The lithium "briners," which have been a completely different story this summer, had a much-needed correction last week as the lead "briner," E3 Lithium Ltd. (ETL:TSXV;EEMMF:US) lost a third of its value in three trading sessions after peaking at a CA$400m market cap at $5.72.
That dragged my top pick for 2023, Volt Lithium Corp. (VLT:TSV;VLTLF:US), down as well from a recovery high at CA$.395 to close out the week at $0.315.
Despite the setback, the "briners" will achieve free cash flow objectives a lot sooner than will the "miners," but with all of the automotive money flooding into "miner projects," I cannot see any of the lithium space players being left out of the demand-led rally that should last until at least 2030. I am inclined to invest heavily in the ones with the lowest current market cap, where management has demonstrated the ability to execute. The market caps of the three mentioned here are:
Uranium prices tapped US$62/pound this week, which sent most of the companies friendly to nuclear power on a tear. The Sprott Uranium Miners ETF (URNM::NYSE ARCA) is now up over 40% YTD, versus the NASDAQ up 30% and the S&P up 16%.

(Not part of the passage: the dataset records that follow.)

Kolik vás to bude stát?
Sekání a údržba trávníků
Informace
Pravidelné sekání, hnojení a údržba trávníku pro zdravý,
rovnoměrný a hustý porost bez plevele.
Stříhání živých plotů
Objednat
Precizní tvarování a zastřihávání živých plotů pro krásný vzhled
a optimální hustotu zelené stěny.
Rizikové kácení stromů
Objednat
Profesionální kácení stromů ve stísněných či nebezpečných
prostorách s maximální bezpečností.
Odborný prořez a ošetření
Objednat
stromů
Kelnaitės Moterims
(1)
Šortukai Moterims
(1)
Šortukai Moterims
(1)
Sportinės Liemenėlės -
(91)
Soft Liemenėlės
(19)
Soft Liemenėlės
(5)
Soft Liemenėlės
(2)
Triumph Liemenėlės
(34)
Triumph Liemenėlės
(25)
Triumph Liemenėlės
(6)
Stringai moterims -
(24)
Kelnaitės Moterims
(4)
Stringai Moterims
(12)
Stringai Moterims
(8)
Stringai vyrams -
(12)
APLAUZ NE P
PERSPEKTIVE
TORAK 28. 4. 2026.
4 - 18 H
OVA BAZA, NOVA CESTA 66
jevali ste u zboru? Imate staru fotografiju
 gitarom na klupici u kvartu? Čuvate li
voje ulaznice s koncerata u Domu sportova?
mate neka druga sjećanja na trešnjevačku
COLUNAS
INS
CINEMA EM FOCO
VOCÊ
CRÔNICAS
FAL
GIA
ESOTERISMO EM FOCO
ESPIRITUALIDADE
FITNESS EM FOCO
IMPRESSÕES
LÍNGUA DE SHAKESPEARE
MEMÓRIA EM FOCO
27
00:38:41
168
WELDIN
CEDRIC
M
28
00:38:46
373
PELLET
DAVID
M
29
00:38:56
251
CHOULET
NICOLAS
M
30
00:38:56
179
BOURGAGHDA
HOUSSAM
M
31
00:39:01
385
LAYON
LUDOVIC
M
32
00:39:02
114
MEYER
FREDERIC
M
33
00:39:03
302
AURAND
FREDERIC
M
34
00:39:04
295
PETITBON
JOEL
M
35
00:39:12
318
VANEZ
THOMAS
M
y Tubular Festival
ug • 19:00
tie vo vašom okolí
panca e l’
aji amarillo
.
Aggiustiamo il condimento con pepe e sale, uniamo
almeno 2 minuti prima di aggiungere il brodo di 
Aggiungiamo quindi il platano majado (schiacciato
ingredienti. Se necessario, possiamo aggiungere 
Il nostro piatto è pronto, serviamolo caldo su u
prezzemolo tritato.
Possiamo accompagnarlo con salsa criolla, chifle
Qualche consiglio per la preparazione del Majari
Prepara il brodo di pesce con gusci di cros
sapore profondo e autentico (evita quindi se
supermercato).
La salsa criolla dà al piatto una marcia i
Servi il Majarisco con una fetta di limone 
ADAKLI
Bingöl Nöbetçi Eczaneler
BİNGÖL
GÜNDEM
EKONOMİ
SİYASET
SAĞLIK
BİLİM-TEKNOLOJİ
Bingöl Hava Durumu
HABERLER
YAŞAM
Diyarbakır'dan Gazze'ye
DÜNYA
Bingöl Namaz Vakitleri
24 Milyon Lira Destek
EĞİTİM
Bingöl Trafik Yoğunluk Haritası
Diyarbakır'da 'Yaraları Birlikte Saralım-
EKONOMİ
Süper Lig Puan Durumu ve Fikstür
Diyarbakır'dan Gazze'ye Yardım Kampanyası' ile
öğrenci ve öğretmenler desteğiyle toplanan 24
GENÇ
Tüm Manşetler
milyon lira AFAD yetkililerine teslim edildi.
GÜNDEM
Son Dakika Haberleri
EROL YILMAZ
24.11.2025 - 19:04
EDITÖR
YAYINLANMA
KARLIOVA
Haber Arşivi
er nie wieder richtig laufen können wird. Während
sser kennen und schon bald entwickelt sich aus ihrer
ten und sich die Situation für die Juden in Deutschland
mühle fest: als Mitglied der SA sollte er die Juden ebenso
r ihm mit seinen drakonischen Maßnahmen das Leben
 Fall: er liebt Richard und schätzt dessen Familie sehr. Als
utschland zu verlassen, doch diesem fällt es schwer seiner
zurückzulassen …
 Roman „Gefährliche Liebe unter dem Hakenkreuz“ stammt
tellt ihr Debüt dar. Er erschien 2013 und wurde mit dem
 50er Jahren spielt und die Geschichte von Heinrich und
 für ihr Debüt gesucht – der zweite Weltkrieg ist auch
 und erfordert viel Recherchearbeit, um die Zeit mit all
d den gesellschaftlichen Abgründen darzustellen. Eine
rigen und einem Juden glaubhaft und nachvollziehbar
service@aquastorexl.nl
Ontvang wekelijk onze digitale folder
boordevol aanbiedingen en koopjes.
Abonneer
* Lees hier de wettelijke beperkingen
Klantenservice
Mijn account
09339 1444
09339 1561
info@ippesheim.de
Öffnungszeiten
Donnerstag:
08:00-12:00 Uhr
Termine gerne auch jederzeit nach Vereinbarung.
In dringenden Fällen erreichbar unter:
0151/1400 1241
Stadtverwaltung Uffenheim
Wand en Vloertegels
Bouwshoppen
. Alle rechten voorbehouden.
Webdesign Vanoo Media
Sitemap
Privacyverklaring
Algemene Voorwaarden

Cameco Corp. (CCO:TSX; CCJ:NYSE), the world's biggest uranium miner, is up 77% YTD, while my personal holding Western Uranium & Vanadium Corp. (WUC:CSE; WSTRF:OTCQX) closed at $1.62, ahead 37% YTD and still well below the peaks in 2018 (CAD $3.40) and 2021 ($4.25).

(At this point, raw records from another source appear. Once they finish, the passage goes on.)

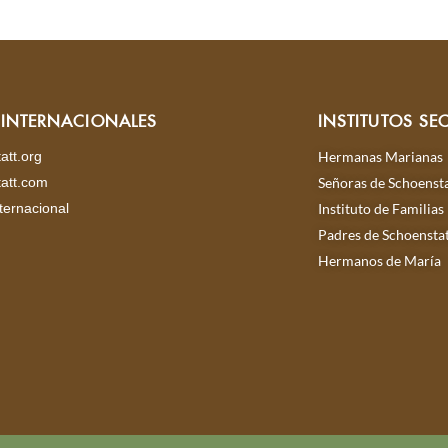
S INTERNACIONALES
INSTITUTOS SE
att.org
Hermanas Marianas
att.com
Señoras de Schoensta
ternacional
Instituto de Familias
Padres de Schoensta
Hermanos de María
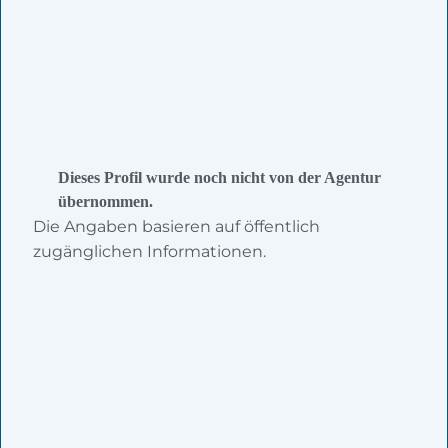
Dieses Profil wurde noch nicht von der Agentur
übernommen.
Die Angaben basieren auf öffentlich
zugänglichen Informationen.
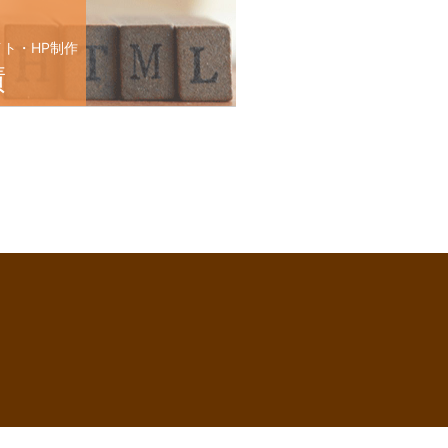
イト・HP制作
績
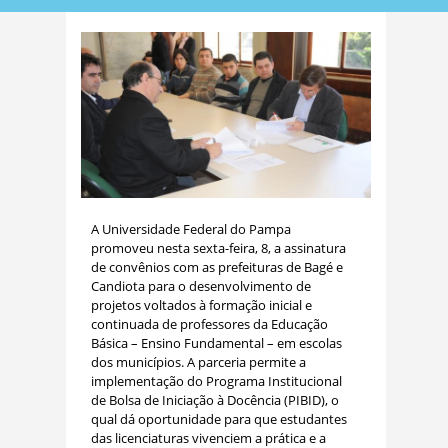
A Universidade Federal do Pampa
promoveu nesta sexta-feira, 8, a assinatura
de convênios com as prefeituras de Bagé e
Candiota para o desenvolvimento de
projetos voltados à formação inicial e
continuada de professores da Educação
Básica – Ensino Fundamental – em escolas
dos municípios. A parceria permite a
implementação do Programa Institucional
de Bolsa de Iniciação à Docência (PIBID), o
qual dá oportunidade para que estudantes
das licenciaturas vivenciem a prática e a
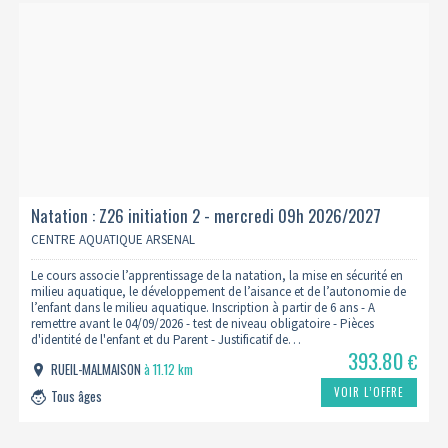
Natation : Z26 initiation 2 - mercredi 09h 2026/2027
CENTRE AQUATIQUE ARSENAL
Le cours associe l’apprentissage de la natation, la mise en sécurité en
milieu aquatique, le développement de l’aisance et de l’autonomie de
l’enfant dans le milieu aquatique. Inscription à partir de 6 ans - A
remettre avant le 04/09/2026 - test de niveau obligatoire - Pièces
d'identité de l'enfant et du Parent - Justificatif de…
393.80
€
RUEIL-MALMAISON
à 11.12 km
VOIR L’OFFRE
Tous âges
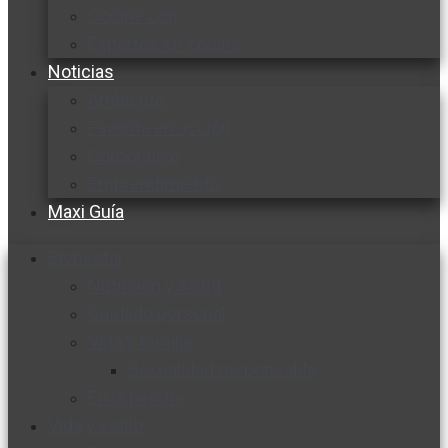
Cocine con
Expertos en cocina
Noticias
Ambiente
Favorita en acción
Corporativo
Emprendimiento
Maxi Guía
Bienestar
Nutrición y salud
Cuidado personal
Vida y familia
Sexualidad responsable
En la percha
Vida y estilo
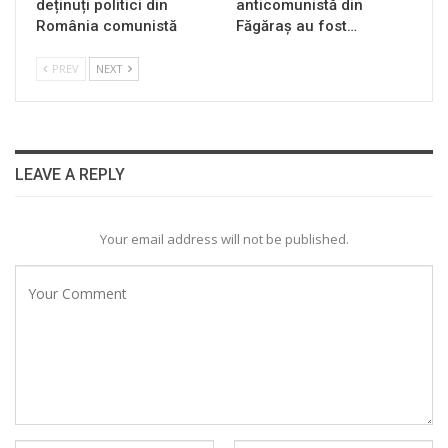
deținuți politici din
anticomunistă din
România comunistă
Făgăraș au fost…
PREV
NEXT
LEAVE A REPLY
Your email address will not be published.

With lithium and uranium now solidly ahead for the year, one has to wonder when the last component of the "electrification trilogy" - copper - will catch the attention of the big multinational trading houses.

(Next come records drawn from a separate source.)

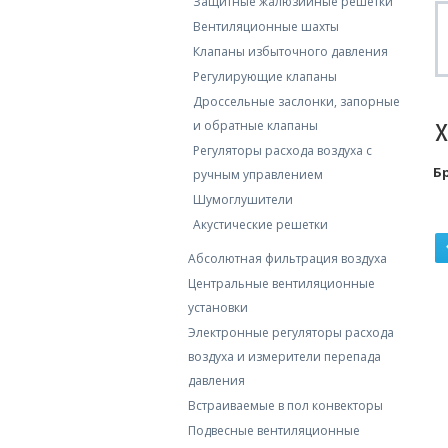
Защитные жалюзийные решетки
Вентиляционные шахты
Клапаны избыточного давления
Регулирующие клапаны
Дроссельные заслонки, запорные
и обратные клaпаны
Регуляторы расхода воздуха с
Б
ручным управлением
Шумоглушители
Акустические решетки
Абсолютная фильтрация воздуха
Центральные вентиляционные
установки
Электронные регуляторы расхода
воздуха и измерители перепада
давления
Встраиваемые в пол конвекторы
Подвесные вентиляционные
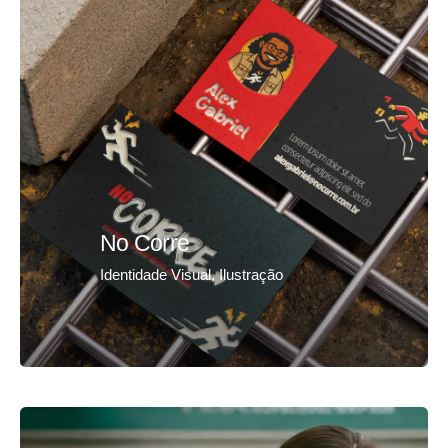
No Corre
Identidade Visual
Ilustração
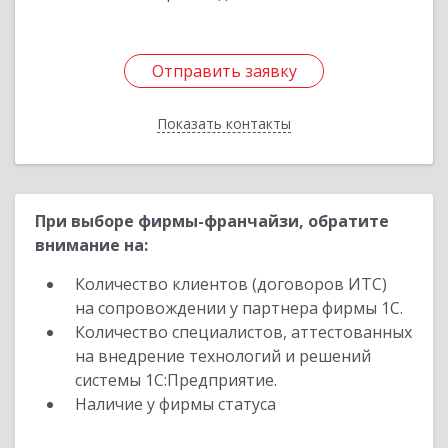
Отправить заявку
Отправить заявку
Показать контакты
Назад
При выборе фирмы-франчайзи, обратите
внимание на:
Количество клиентов (договоров ИТС)
на сопровождении у партнера фирмы 1С.
Количество специалистов, аттестованных
на внедрение технологий и решений
системы 1С:Предприятие.
Наличие у фирмы статуса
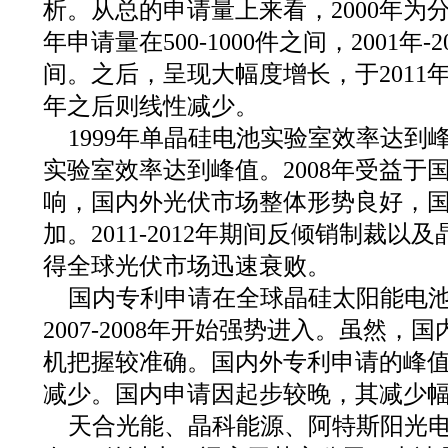
析。从总的申请量上来看，2000年为分水岭
年申请量在500-1000件之间，2001年-20
间。之后，呈现大幅度增长，于2011年
年之后则线性减少。
1999年单晶硅电池实验室效率达到峰
实验室效率达到峰值。2008年受益于
响，国内外光伏市场整体形势良好，
加。2011-2012年期间反倾销制裁
得全球光伏市场迅速衰败。
国内专利申请在全球晶硅太阳能电
2007-2008年开始强势进入。虽然
机把握较准确。国内外专利申请的峰值均
减少。国内申请因起步较晚，其减少
天合光能、晶科能源、阿特斯阳光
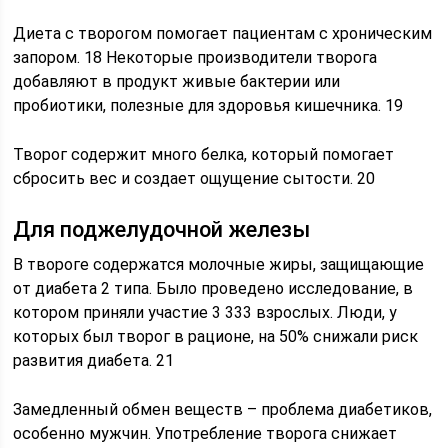
Диета с творогом помогает пациентам с хроническим
запором. 18 Некоторые производители творога
добавляют в продукт живые бактерии или
пробиотики, полезные для здоровья кишечника. 19
Творог содержит много белка, который помогает
сбросить вес и создает ощущение сытости. 20
Для поджелудочной железы
В твороге содержатся молочные жиры, защищающие
от диабета 2 типа. Было проведено исследование, в
котором приняли участие 3 333 взрослых. Люди, у
которых был творог в рационе, на 50% снижали риск
развития диабета. 21
Замедленный обмен веществ – проблема диабетиков,
особенно мужчин. Употребление творога снижает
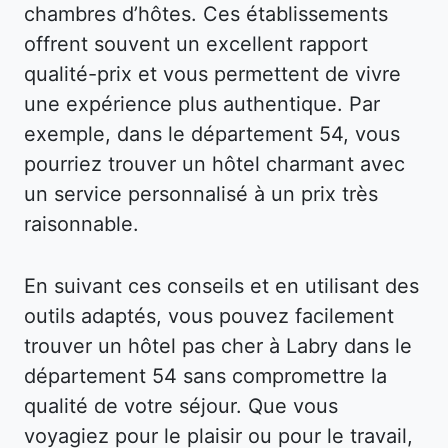
chambres d’hôtes. Ces établissements
offrent souvent un excellent rapport
qualité-prix et vous permettent de vivre
une expérience plus authentique. Par
exemple, dans le département 54, vous
pourriez trouver un hôtel charmant avec
un service personnalisé à un prix très
raisonnable.
En suivant ces conseils et en utilisant des
outils adaptés, vous pouvez facilement
trouver un hôtel pas cher à Labry dans le
département 54 sans compromettre la
qualité de votre séjour. Que vous
voyagiez pour le plaisir ou pour le travail,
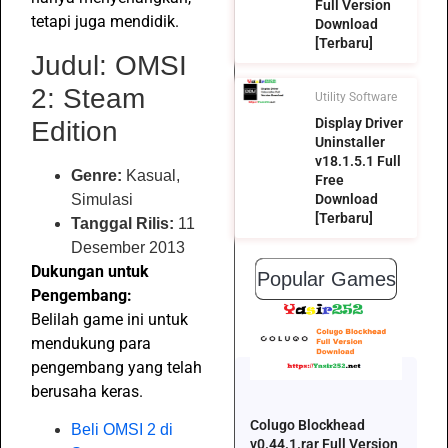
Full Version
tetapi juga mendidik.
Download
[Terbaru]
Judul: OMSI
2: Steam
Utility Software
Display Driver
Edition
Uninstaller
v18.1.5.1 Full
Genre:
Kasual,
Free
Simulasi
Download
[Terbaru]
Tanggal Rilis:
11
Desember 2013
Dukungan untuk
Popular Games
Pengembang:
Belilah game ini untuk
mendukung para
pengembang yang telah
berusaha keras.
Colugo Blockhead
Beli OMSI 2 di
v0.44.1.rar Full Version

With most of the large copper deposits around the globe now on descending production slopes and with few new discoveries coming onstream, even finite copper demand over the balance of the decade will be enough to affect price in a huge way. However, copper demand is not going to be "finite." it is going through the roof, and that is with or without China.
The copper bears cite "weak China growth" as a reason for anemic copper prices, but one thing is certain: if you fire up fifty-seven new nuclear reactors around the world, creating several hundred million new megawatts of electricity, you are going to need a much larger transmission infrastructure which means wires and unless they find a way to transmit current more efficiently using a substance other than copper wiring, then copper is going to move into "shortage" at some point and when that point arrives, prices will explode.
The Copper Miners ETF (COPX:US) has come a long way off the COVID-19 CRASH lows, but tops in the US$42-43 range have not been revisited because of the waffling copper price. If I own uranium and lithium stocks, which I do because I am a fervent believer in the electrification movement, then I cannot construct a portfolio without copper.
Now, copper is seen by many as a boring, unexciting sector with very few junior copper deals commanding much (if any) attention. It may be that copper mining is seen as environmentally hostile to the spirit and soul of the electrification movement and thus shunned by the "woke" community of newbie investors.
I would answer that by pointing to the Energy ETF (XLE:US), up over 27% YTD with many of the components carrying P/E's of around 8. As socially and politically "uncool" as oil and gas extraction is, money has found the sector, and investors are being rewarded. I think the same result holds true for copper, so outside of owning a few call options on the COPX:US, I am actively seeking out a cheap junior with an advanced exploration or development project that I can get behind before the rest of the world wakes up.
Lithium has soared; uranium is now soaring; the last of the electrification trilogy is about to soar.